◆ **Saved entries**
---+---

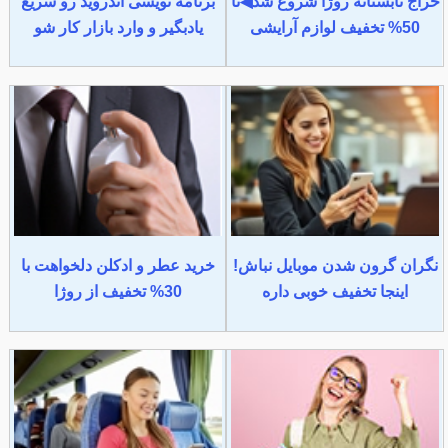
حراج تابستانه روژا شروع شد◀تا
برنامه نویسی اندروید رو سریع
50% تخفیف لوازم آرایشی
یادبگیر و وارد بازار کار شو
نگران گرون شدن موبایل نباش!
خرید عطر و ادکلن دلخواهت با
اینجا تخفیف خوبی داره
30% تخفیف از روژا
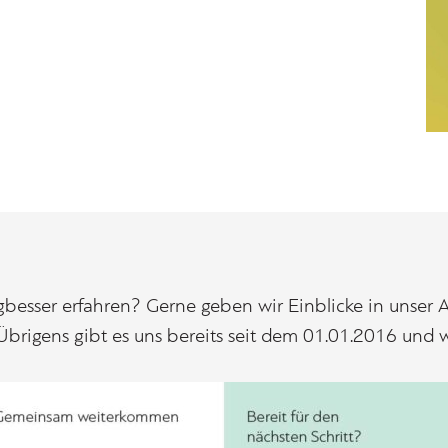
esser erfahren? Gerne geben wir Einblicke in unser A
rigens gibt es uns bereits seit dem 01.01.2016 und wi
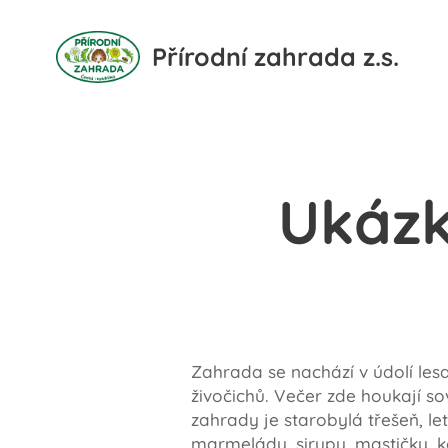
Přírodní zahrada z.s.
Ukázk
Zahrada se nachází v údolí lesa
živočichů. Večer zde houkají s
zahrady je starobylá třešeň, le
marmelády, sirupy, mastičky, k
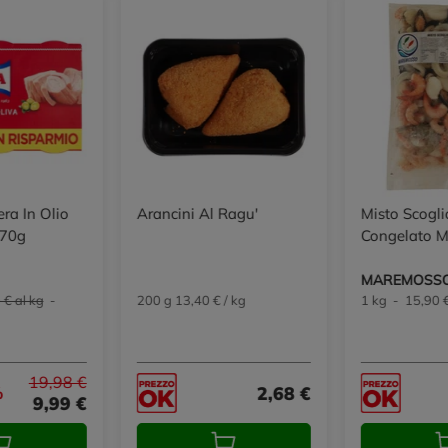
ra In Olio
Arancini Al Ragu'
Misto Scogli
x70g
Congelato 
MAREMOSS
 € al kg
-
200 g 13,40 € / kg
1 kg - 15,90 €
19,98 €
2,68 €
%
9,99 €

---+---

◆ **Problem**
Word for word, repeat only the lines from the line containing "یادبگیر و وارد بازار کار شو" through the end of the data, without any pictures.

◆ **Result of the exercise**
یادبگیر و وارد بازار کار شو
نگران گرون شدن موبایل نباش!
خرید عطر و ادکلن دلخواهت با
اینجا تخفیف خوبی داره
30% تخفیف از روژا
esser erfahren? Gerne geben wir Einblicke in unser A
rigens gibt es uns bereits seit dem 01.01.2016 und wi
Přírodní zahrada z.s.
Ukázk
Zahrada se nachází v údolí lesa
živočichů. Večer zde houkají s
zahrady je starobylá třešeň, le
marmelády, sirupy, mastičky, k
ra In Olio
Arancini Al Ragu'
Misto Scogli
x70g
Congelato 
MAREMOSS
 € al kg
-
200 g 13,40 € / kg
1 kg - 15,90 €
19,98 €
2,68 €
%
9,99 €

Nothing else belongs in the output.